For enterprise security teams, the practical implication is this: the assumption that AI safety measures create a meaningful barrier between AI capabilities and threat actors is not supported by the evidence. The threat actors who are actively deploying AI against enterprise environments are not using Claude. They are using purpose-built offensive tools, jailbroken models, and increasingly, custom-trained models that have never had safety training to begin with.
Claude's content policies protect against unsophisticated misuse. They do not protect against professional threat actors who have been building their own tooling for two years. The gap between what public models refuse to do and what underground models actively do is the actual threat surface.
This myth is the most consequential for email security specifically — and the most thoroughly demolished by the Claude Mythos benchmarks.
The argument runs like this: large language models are sophisticated pattern-matching and text generation systems. They can write convincingly. They can summarise. They can generate code when given enough examples. But genuine reasoning — the kind of contextual, multi-step inference that a trained security analyst applies when evaluating whether an email is a social engineering attempt — is beyond them. Humans understand intent. Models recognise patterns.
Claude Mythos demolished this argument not through benchmark scores alone, but through what those scores represent in practice.

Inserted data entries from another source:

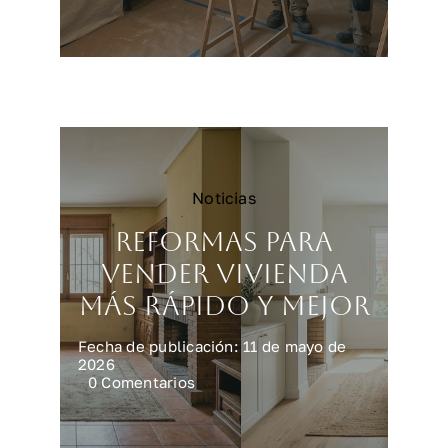
Reformar
una
cocina
en
Madrid:
precios
y
claves
Noticias
Reformas para
vender vivienda
más rápido y mejor
Fecha de publicación: 11 de mayo de
2026
on
0 Comentarios
Reformas
para
vender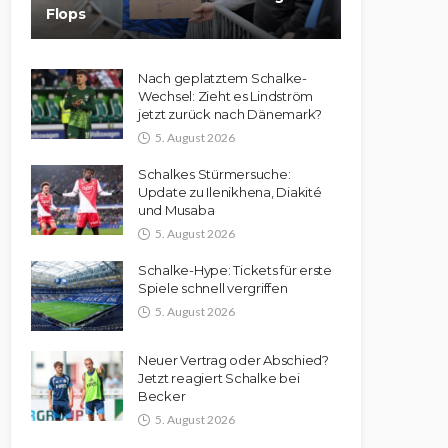
Flops
Nach geplatztem Schalke-
Wechsel: Zieht es Lindström
jetzt zurück nach Dänemark?
5. August 2026
Schalkes Stürmersuche:
Update zu Ilenikhena, Diakité
und Musaba
5. August 2026
Schalke-Hype: Tickets für erste
Spiele schnell vergriffen
5. August 2026
Neuer Vertrag oder Abschied?
Jetzt reagiert Schalke bei
Becker
5. August 2026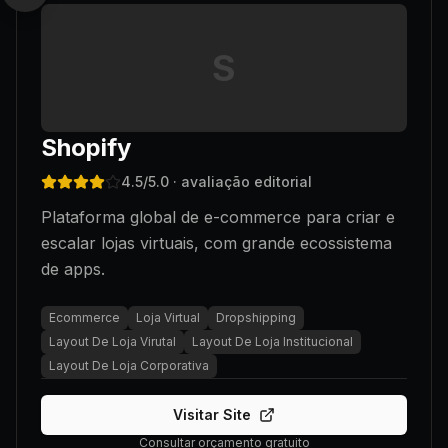
S
Shopify
4.5
/5.0
· avaliação editorial
Plataforma global de e-commerce para criar e
escalar lojas virtuais, com grande ecossistema
de apps.
Ecommerce
Loja Virtual
Dropshipping
Layout De Loja Virutal
Layout De Loja Institucional
Layout De Loja Corporativa
Visitar Site
Consultar orçamento gratuito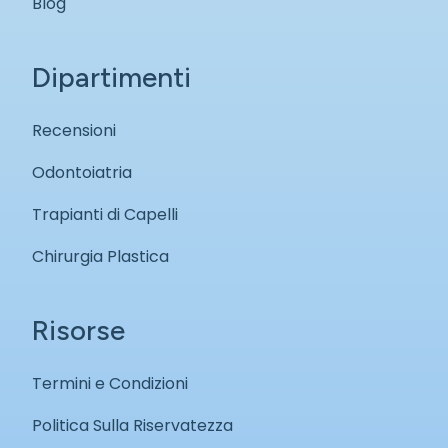
Blog
Dipartimenti
Recensioni
Odontoiatria
Trapianti di Capelli
Chirurgia Plastica
Risorse
Termini e Condizioni
Politica Sulla Riservatezza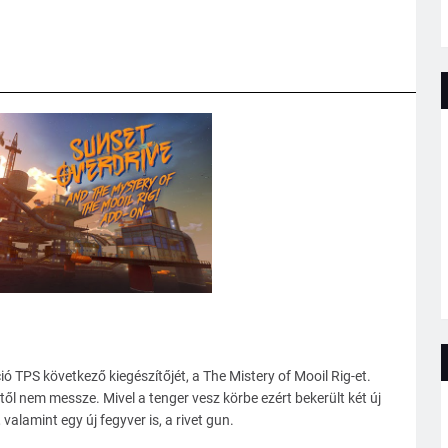
ió TPS következő kiegészítőjét, a The Mistery of Mooil Rig-et.
től nem messze. Mivel a tenger vesz körbe ezért bekerült két új
alamint egy új fegyver is, a rivet gun.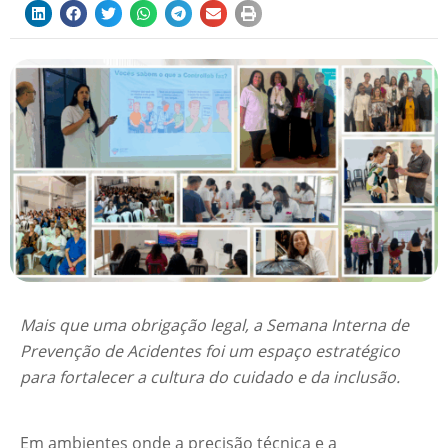
Mais que uma obrigação legal, a Semana Interna de
Prevenção de Acidentes foi um espaço estratégico
para fortalecer a cultura do cuidado e da inclusão.
Em ambientes onde a precisão técnica e a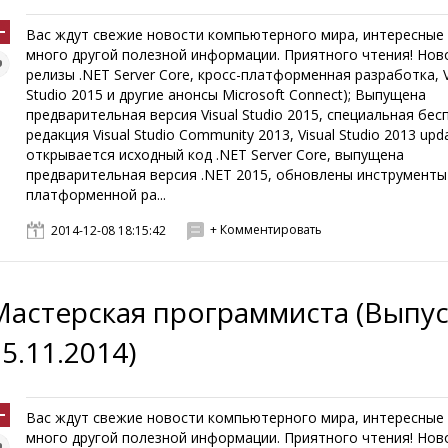
Вас ждут свежие новости компьютерного мира, интересные 
много другой полезной информации. Приятного чтения! Нов
релизы .NET Server Core, кросс-платформенная разработка, V
Studio 2015 и другие анонсы Microsoft Connect); Выпущена
предварительная версия Visual Studio 2015, специальная бес
редакция Visual Studio Community 2013, Visual Studio 2013 upda
открывается исходный код .NET Server Core, выпущена
предварительная версия .NET 2015, обновлены инструменты
платформенной ра...
+ Комментировать
2014-12-08 18:15:42
Мастерская программиста (Выпус
5.11.2014)
Вас ждут свежие новости компьютерного мира, интересные 
много другой полезной информации. Приятного чтения! Нов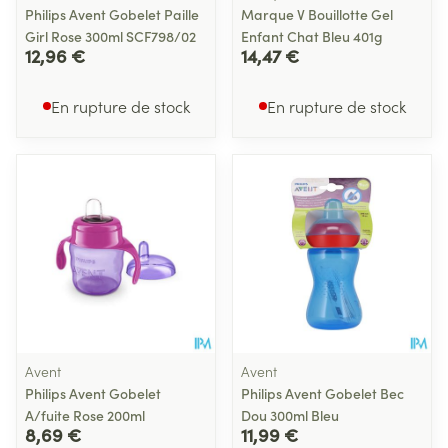
Philips Avent Gobelet Paille
Marque V Bouillotte Gel
Girl Rose 300ml SCF798/02
Enfant Chat Bleu 401g
12,96 €
14,47 €
En rupture de stock
En rupture de stock
Avent
Avent
Philips Avent Gobelet
Philips Avent Gobelet Bec
A/fuite Rose 200ml
Dou 300ml Bleu
8,69 €
11,99 €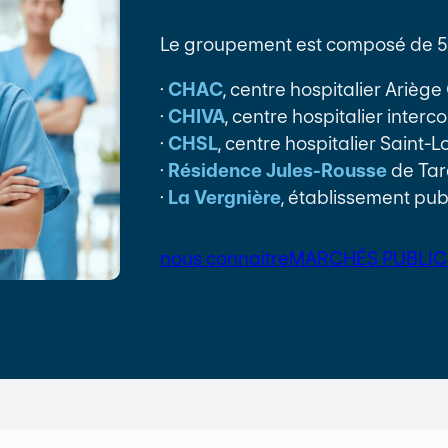
Le groupement est composé de 5 
·
CHAC
, centre hospitalier Arièg
·
CHIVA
, centre hospitalier inter
·
CHSL
, centre hospitalier Saint-
·
Résidence Jules-Rousse
de Tar
·
La Vergnière
, établissement pub
nous connaitre
MARCHÉS PUBLIC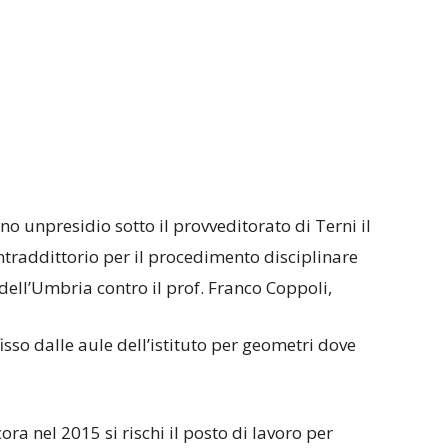
o unpresidio sotto il provveditorato di Terni il
ntraddittorio per il procedimento disciplinare
 dell’Umbria contro il prof. Franco Coppoli,
fisso dalle aule dell’istituto per geometri dove
a nel 2015 si rischi il posto di lavoro per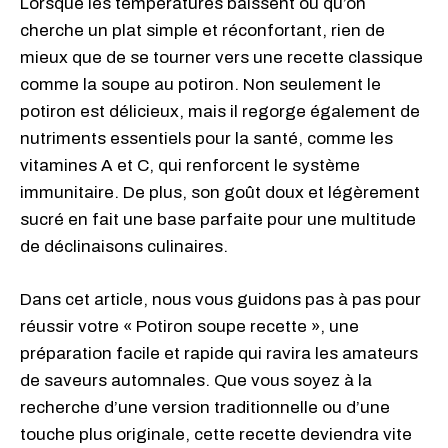
Lorsque les températures baissent ou qu’on
cherche un plat simple et réconfortant, rien de
mieux que de se tourner vers une recette classique
comme la soupe au potiron. Non seulement le
potiron est délicieux, mais il regorge également de
nutriments essentiels pour la santé, comme les
vitamines A et C, qui renforcent le système
immunitaire. De plus, son goût doux et légèrement
sucré en fait une base parfaite pour une multitude
de déclinaisons culinaires.
Dans cet article, nous vous guidons pas à pas pour
réussir votre « Potiron soupe recette », une
préparation facile et rapide qui ravira les amateurs
de saveurs automnales. Que vous soyez à la
recherche d’une version traditionnelle ou d’une
touche plus originale, cette recette deviendra vite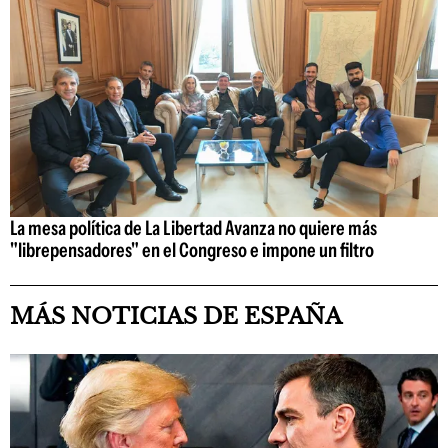
La mesa política de La Libertad Avanza no quiere más
"librepensadores" en el Congreso e impone un filtro
MÁS NOTICIAS DE ESPAÑA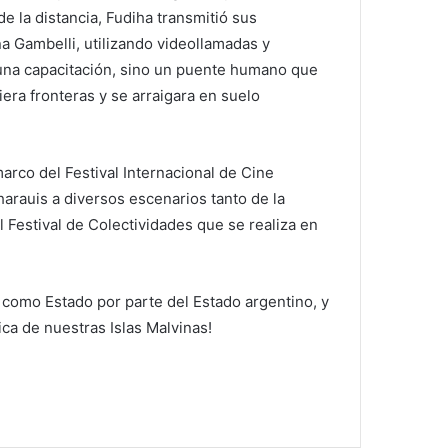
de la distancia, Fudiha transmitió sus
 Gambelli, utilizando videollamadas y
 una capacitación, sino un puente humano que
iera fronteras y se arraigara en suelo
arco del Festival Internacional de Cine
harauis a diversos escenarios tanto de la
 Festival de Colectividades que se realiza en
o como Estado por parte del Estado argentino, y
ica de nuestras Islas Malvinas!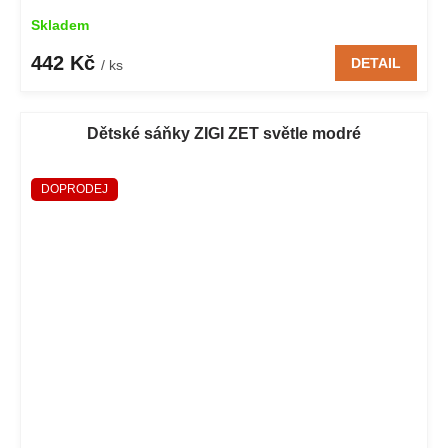
Skladem
442 Kč
DETAIL
/ ks
Dětské sáňky ZIGI ZET světle modré
DOPRODEJ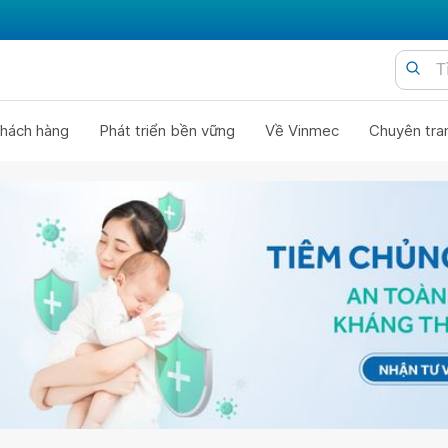
hách hàng
Phát triển bền vững
Về Vinmec
Chuyên tra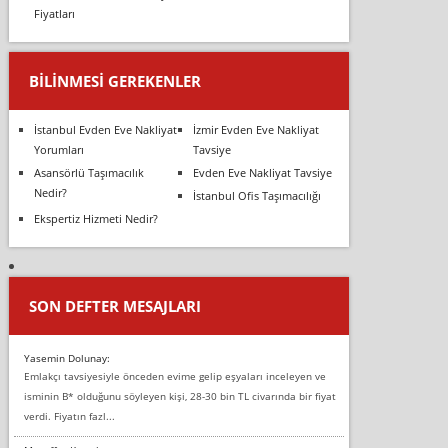
Fiyatları
BILINMESI GEREKENLER
İstanbul Evden Eve Nakliyat
İzmir Evden Eve Nakliyat
Yorumları
Tavsiye
Asansörlü Taşımacılık
Evden Eve Nakliyat Tavsiye
Nedir?
İstanbul Ofis Taşımacılığı
Ekspertiz Hizmeti Nedir?
SON DEFTER MESAJLARI
Yasemin Dolunay:
Emlakçı tavsiyesiyle önceden evime gelip eşyaları inceleyen ve
isminin B* olduğunu söyleyen kişi, 28-30 bin TL civarında bir fiyat
verdi. Fiyatın fazl...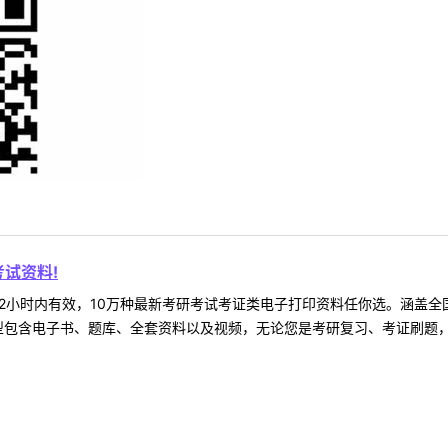
试资料!
2小时内有效，10万种最新考研考试考证类电子打印资料任你选。涵盖全国
型包含电子书、题库、全套资料以及视频，无论您是考研复习、考证刷题，还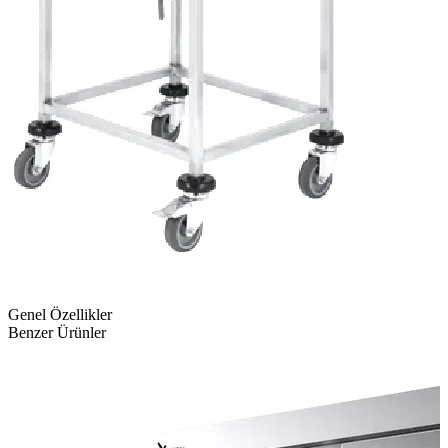
Genel Özellikler
Benzer Ürünler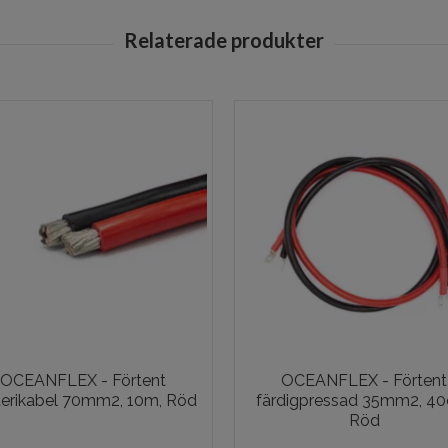
OCEANFLEX - Förtent
OCEANFLEX - Förtent
terikabel 70mm2, 10m, Röd
färdigpressad 35mm2, 40
Röd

On SWE-bench Verified — a benchmark that tests a model's ability to solve real-world software engineering tasks from actual GitHub repositories — Mythos scored 93.9 percent. This is not a test of text generation or pattern recognition. It is a test of whether a model can read a description of a software problem, reason about the codebase, form a hypothesis about the root cause, and implement a correct solution. That is reasoning.
On USAMO 2026 — a proof-based mathematical olympiad evaluation requiring formal logical reasoning — Mythos scored 97.6 percent, compared to 42.3 percent for Claude Opus 4.6. Olympiad mathematics is not a text generation task. It requires constructing valid logical arguments from first principles. That is reasoning.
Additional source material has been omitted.